Explicaré cómo funciona Alemania, pero primero permítanme referirme a la respuesta de Dan Munro y decir que él hace algunos puntos muy buenos. Una última cosa que uno puede deducir de las hojas de datos de la OCDE que publicó: en los Estados Unidos, las personas gastan más en atención médica que sus contrapartes en otros países desarrollados (no es sorpresa). Sin embargo, el gobierno de EE. UU. TAMBIÉN gasta más en cuidado de la salud que los gobiernos que pagan todo el cuidado de la salud de su bolsillo. Enfermo, ¿no es así?
Ahora, para obtener información solicitada sobre el sistema de un país. Aquí: Alemania . Alemania inventó la atención médica universal. Incluso bajo Bismarck, que no era conocido por ser un bienhechor. La instalación de cuidados de salud universales, junto con las protecciones de los trabajadores, fue un cálculo de su parte, que condujo a una población generalmente más sana, más de la cual podría ser reclutada para sus planes imperialistas.
La forma en que el cuidado de la salud funciona ahora en Alemania es que todos tienen que tener un seguro de salud, pero las personas pueden elegir la compañía y el plan. Hay varias compañías de seguros de salud, incluidas muchas públicas o sin fines de lucro, por lo que el mercado es bastante competitivo. Independientemente de si la empresa es pública o no, pueden ofrecer un tipo de plan “público” o un tipo de plan “privado”.
Los planes públicos cubren todas las necesidades, incluida la atención dental básica, pero pagará extra por las actualizaciones, por ejemplo, para obtener empastes de color natural en lugar del tipo más económico. Los planes públicos no pueden rechazar a nadie. Los planes públicos cubren a todos los miembros de la familia que no trabajan -una tarifa independiente de la cantidad de hijos que tenga- y le cuestan un porcentaje fijo de su salario, generalmente alrededor del 15.5% hasta un máximo de 593 euros por mes, de modo que permanezcan asequibles sin importa cómo evolucione tu carrera La diferencia entre los planes públicos de las diferentes compañías podría estar en el porcentaje exacto o en las ofertas de copago, pero también en qué postura adoptan con respecto a la medicina china, la fisioterapia, el pago de cursos para adelgazar y cosas por el estilo. 87% de los alemanes están inscritos en un plan público.
Los planes privados generalmente cubren más opciones de lujo que los planes públicos (a menudo anuncian, por ejemplo, habitaciones de hospitales privados), de modo que hay menos cosas por las que paga extra. Los planes privados pueden rechazar personas según la edad o las condiciones preexistentes y solo cubren a una persona, cada miembro de la familia necesitará su propio plan. Sus tarifas dependen de muchos factores, especialmente su salud actual y la evolución de salud esperada estadísticamente. Esto significa que generalmente son más baratos que los planes públicos para personas de entre 20 y 30 años, pero cuando envejece y se enferma, especialmente cuando se convierte en pensionista, es posible que ya no pueda pagar el plan. , ya que las tarifas típicamente aumentan en un 6% cada año (generalmente no se permite cambiar a un plan público en la vejez). Por esta razón, los planes privados no están abiertos al público en general, solo a los trabajadores por cuenta propia o empleados acomodados.
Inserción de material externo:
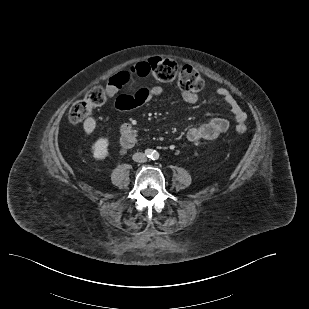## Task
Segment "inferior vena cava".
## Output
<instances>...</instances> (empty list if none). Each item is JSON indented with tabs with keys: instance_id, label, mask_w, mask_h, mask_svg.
Instances as JSON below:
<instances>
[{
	"instance_id": "inferior-vena-cava-1",
	"label": "inferior vena cava",
	"mask_w": 309,
	"mask_h": 309,
	"mask_svg": "<svg viewBox=\"0 0 309 309\" xmlns=\"http://www.w3.org/2000/svg\"><path fill=\"white\" fill-rule=\"evenodd\" d=\"M132 159L135 161V162H139V163H144L147 161V157L144 153L142 152H138V153H135L132 157Z\"/></svg>"
}]
</instances>
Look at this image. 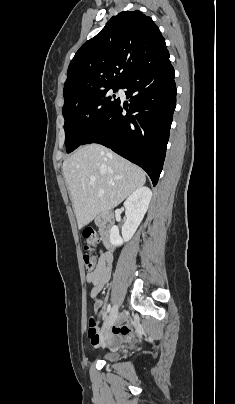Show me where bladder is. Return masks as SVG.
<instances>
[{
  "label": "bladder",
  "mask_w": 235,
  "mask_h": 404,
  "mask_svg": "<svg viewBox=\"0 0 235 404\" xmlns=\"http://www.w3.org/2000/svg\"><path fill=\"white\" fill-rule=\"evenodd\" d=\"M117 357H118L117 352H108L104 355V359L107 361H114L117 359Z\"/></svg>",
  "instance_id": "1"
}]
</instances>
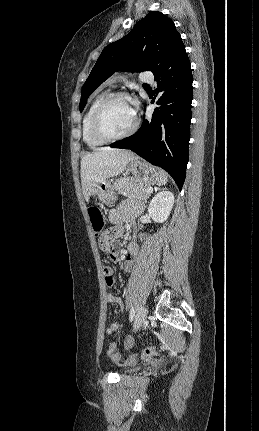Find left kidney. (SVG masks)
Here are the masks:
<instances>
[{
  "mask_svg": "<svg viewBox=\"0 0 259 431\" xmlns=\"http://www.w3.org/2000/svg\"><path fill=\"white\" fill-rule=\"evenodd\" d=\"M174 195L170 191H161L157 193L148 206V213L155 222H164L173 207Z\"/></svg>",
  "mask_w": 259,
  "mask_h": 431,
  "instance_id": "left-kidney-1",
  "label": "left kidney"
}]
</instances>
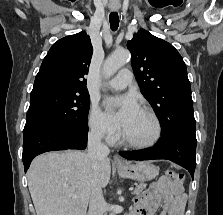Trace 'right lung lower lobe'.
I'll use <instances>...</instances> for the list:
<instances>
[{"mask_svg": "<svg viewBox=\"0 0 223 215\" xmlns=\"http://www.w3.org/2000/svg\"><path fill=\"white\" fill-rule=\"evenodd\" d=\"M87 133L75 129L51 128L25 134L22 155L25 172L33 158L44 152L85 149L87 146Z\"/></svg>", "mask_w": 223, "mask_h": 215, "instance_id": "right-lung-lower-lobe-1", "label": "right lung lower lobe"}]
</instances>
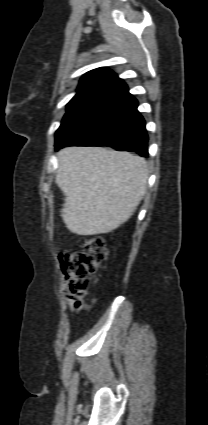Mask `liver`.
<instances>
[{"label":"liver","instance_id":"obj_1","mask_svg":"<svg viewBox=\"0 0 208 425\" xmlns=\"http://www.w3.org/2000/svg\"><path fill=\"white\" fill-rule=\"evenodd\" d=\"M57 156L56 183L66 196L61 216L72 233L115 230L146 193L148 168L142 157L102 147H67Z\"/></svg>","mask_w":208,"mask_h":425}]
</instances>
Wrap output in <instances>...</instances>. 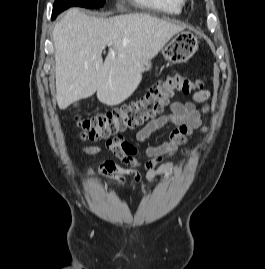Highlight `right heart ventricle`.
<instances>
[{
  "label": "right heart ventricle",
  "mask_w": 265,
  "mask_h": 269,
  "mask_svg": "<svg viewBox=\"0 0 265 269\" xmlns=\"http://www.w3.org/2000/svg\"><path fill=\"white\" fill-rule=\"evenodd\" d=\"M138 6L166 14H179L182 11L181 0H132Z\"/></svg>",
  "instance_id": "1"
}]
</instances>
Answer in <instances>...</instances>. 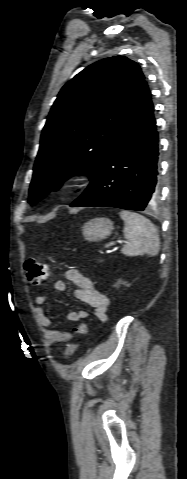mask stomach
Masks as SVG:
<instances>
[{
	"mask_svg": "<svg viewBox=\"0 0 187 479\" xmlns=\"http://www.w3.org/2000/svg\"><path fill=\"white\" fill-rule=\"evenodd\" d=\"M113 222L108 218H94L82 227V234L88 241H99L112 233Z\"/></svg>",
	"mask_w": 187,
	"mask_h": 479,
	"instance_id": "obj_1",
	"label": "stomach"
}]
</instances>
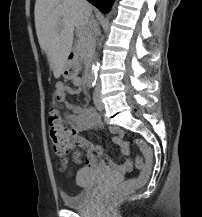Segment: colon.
Masks as SVG:
<instances>
[{
    "label": "colon",
    "instance_id": "1",
    "mask_svg": "<svg viewBox=\"0 0 202 217\" xmlns=\"http://www.w3.org/2000/svg\"><path fill=\"white\" fill-rule=\"evenodd\" d=\"M49 124V138L54 153L61 159L62 167L67 168L69 166V155L74 152L79 155V151L75 150V142L68 133L67 126L56 109H51L48 117ZM136 145L144 154L146 161L140 158L136 159V164L140 168V174L137 177L130 178L126 182L117 185L109 192L102 200L104 205L114 204L122 195L140 188L151 177L152 174V162L153 152L151 147L142 139L136 140Z\"/></svg>",
    "mask_w": 202,
    "mask_h": 217
}]
</instances>
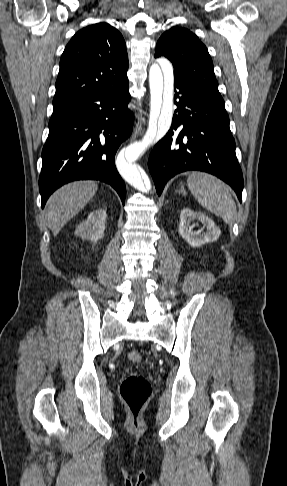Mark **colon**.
Returning <instances> with one entry per match:
<instances>
[{
	"mask_svg": "<svg viewBox=\"0 0 287 486\" xmlns=\"http://www.w3.org/2000/svg\"><path fill=\"white\" fill-rule=\"evenodd\" d=\"M128 359L133 363H140L142 355L139 351H131L128 353ZM151 394V383L142 374H131L120 385L121 399L135 422L138 421V417L148 403Z\"/></svg>",
	"mask_w": 287,
	"mask_h": 486,
	"instance_id": "5ec220e1",
	"label": "colon"
}]
</instances>
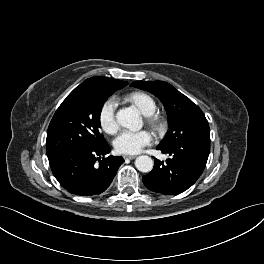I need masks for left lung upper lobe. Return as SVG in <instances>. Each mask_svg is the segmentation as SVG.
<instances>
[{
  "mask_svg": "<svg viewBox=\"0 0 264 264\" xmlns=\"http://www.w3.org/2000/svg\"><path fill=\"white\" fill-rule=\"evenodd\" d=\"M130 86L156 95L169 118L170 130L159 147H171L183 141H210L208 121L202 110L171 84L164 81H136Z\"/></svg>",
  "mask_w": 264,
  "mask_h": 264,
  "instance_id": "1",
  "label": "left lung upper lobe"
}]
</instances>
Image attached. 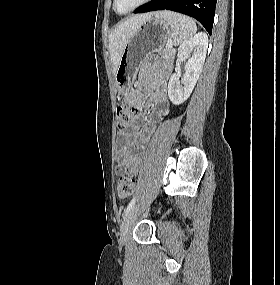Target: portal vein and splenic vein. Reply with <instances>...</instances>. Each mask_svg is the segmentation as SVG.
<instances>
[{
  "mask_svg": "<svg viewBox=\"0 0 280 285\" xmlns=\"http://www.w3.org/2000/svg\"><path fill=\"white\" fill-rule=\"evenodd\" d=\"M172 45H173L172 40H168L166 46L167 47H172Z\"/></svg>",
  "mask_w": 280,
  "mask_h": 285,
  "instance_id": "18ae733b",
  "label": "portal vein and splenic vein"
}]
</instances>
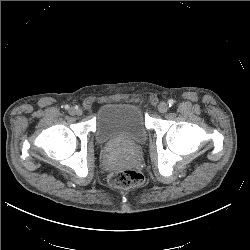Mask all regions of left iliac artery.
Returning a JSON list of instances; mask_svg holds the SVG:
<instances>
[{
    "mask_svg": "<svg viewBox=\"0 0 250 250\" xmlns=\"http://www.w3.org/2000/svg\"><path fill=\"white\" fill-rule=\"evenodd\" d=\"M175 101L173 99L168 100L169 107L173 106Z\"/></svg>",
    "mask_w": 250,
    "mask_h": 250,
    "instance_id": "left-iliac-artery-1",
    "label": "left iliac artery"
}]
</instances>
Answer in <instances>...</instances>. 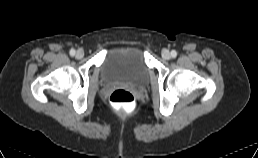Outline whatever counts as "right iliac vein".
I'll list each match as a JSON object with an SVG mask.
<instances>
[{
    "label": "right iliac vein",
    "mask_w": 258,
    "mask_h": 158,
    "mask_svg": "<svg viewBox=\"0 0 258 158\" xmlns=\"http://www.w3.org/2000/svg\"><path fill=\"white\" fill-rule=\"evenodd\" d=\"M84 56V51L82 49H78L76 52V58L81 59Z\"/></svg>",
    "instance_id": "obj_1"
}]
</instances>
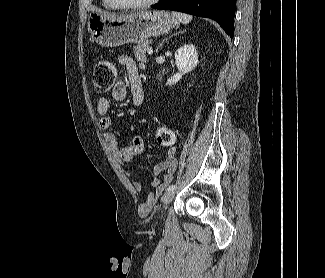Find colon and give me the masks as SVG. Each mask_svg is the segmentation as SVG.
Returning a JSON list of instances; mask_svg holds the SVG:
<instances>
[{
	"mask_svg": "<svg viewBox=\"0 0 325 278\" xmlns=\"http://www.w3.org/2000/svg\"><path fill=\"white\" fill-rule=\"evenodd\" d=\"M115 83V68L107 60H100L94 67L92 84L97 92L105 93L109 91ZM155 136L160 144L171 146L174 144V132L166 126H158L155 130ZM149 205L142 207V212L147 213Z\"/></svg>",
	"mask_w": 325,
	"mask_h": 278,
	"instance_id": "obj_1",
	"label": "colon"
}]
</instances>
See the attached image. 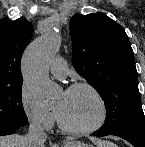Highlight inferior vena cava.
Segmentation results:
<instances>
[{
  "instance_id": "obj_1",
  "label": "inferior vena cava",
  "mask_w": 145,
  "mask_h": 147,
  "mask_svg": "<svg viewBox=\"0 0 145 147\" xmlns=\"http://www.w3.org/2000/svg\"><path fill=\"white\" fill-rule=\"evenodd\" d=\"M47 135L41 123L34 119L29 126L28 134L25 137L26 147H44Z\"/></svg>"
}]
</instances>
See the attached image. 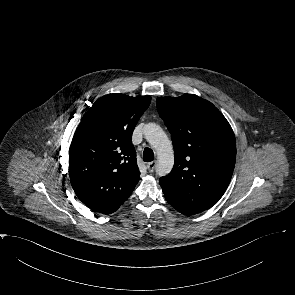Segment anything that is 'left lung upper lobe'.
<instances>
[{"label": "left lung upper lobe", "instance_id": "5c2ea615", "mask_svg": "<svg viewBox=\"0 0 295 295\" xmlns=\"http://www.w3.org/2000/svg\"><path fill=\"white\" fill-rule=\"evenodd\" d=\"M156 103L175 156L172 171L160 178L164 195L184 215L207 210L222 197L233 174V130L211 102L197 95L159 97Z\"/></svg>", "mask_w": 295, "mask_h": 295}]
</instances>
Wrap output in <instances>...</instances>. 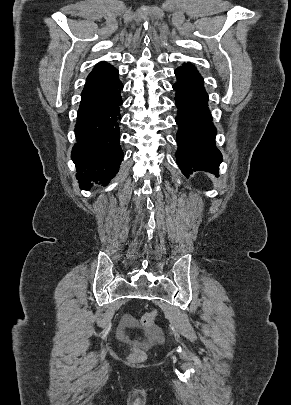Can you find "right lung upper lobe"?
I'll use <instances>...</instances> for the list:
<instances>
[{"label":"right lung upper lobe","instance_id":"obj_1","mask_svg":"<svg viewBox=\"0 0 291 405\" xmlns=\"http://www.w3.org/2000/svg\"><path fill=\"white\" fill-rule=\"evenodd\" d=\"M118 70L108 64L107 62H100L98 63L92 72L88 75L86 83H90L101 78L107 77L116 73Z\"/></svg>","mask_w":291,"mask_h":405}]
</instances>
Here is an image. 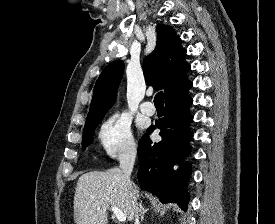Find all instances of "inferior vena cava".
Returning <instances> with one entry per match:
<instances>
[{"mask_svg": "<svg viewBox=\"0 0 275 224\" xmlns=\"http://www.w3.org/2000/svg\"><path fill=\"white\" fill-rule=\"evenodd\" d=\"M137 151L135 148H129L119 155L120 168L123 172L125 180L130 183V175L132 173ZM132 206L135 213V224H138V207L136 198L133 197Z\"/></svg>", "mask_w": 275, "mask_h": 224, "instance_id": "obj_1", "label": "inferior vena cava"}]
</instances>
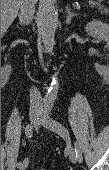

Su plan de seguro de salud es independiente del empleo. Cambiar a un nuevo empleador generalmente no se considera una razón para ir con una compañía de seguro de salud diferente o un plan diferente. Si queda desempleado, no puede trabajar o no gana lo suficiente para pagar su plan de seguro médico, el gobierno pagará por usted, de modo que esté cubierto en todo momento. También hay un tope mensual en los copagos y los costos de los medicamentos, pero es bastante alto, solo afecta a las personas con enfermedades crónicas, pacientes con cáncer, etc.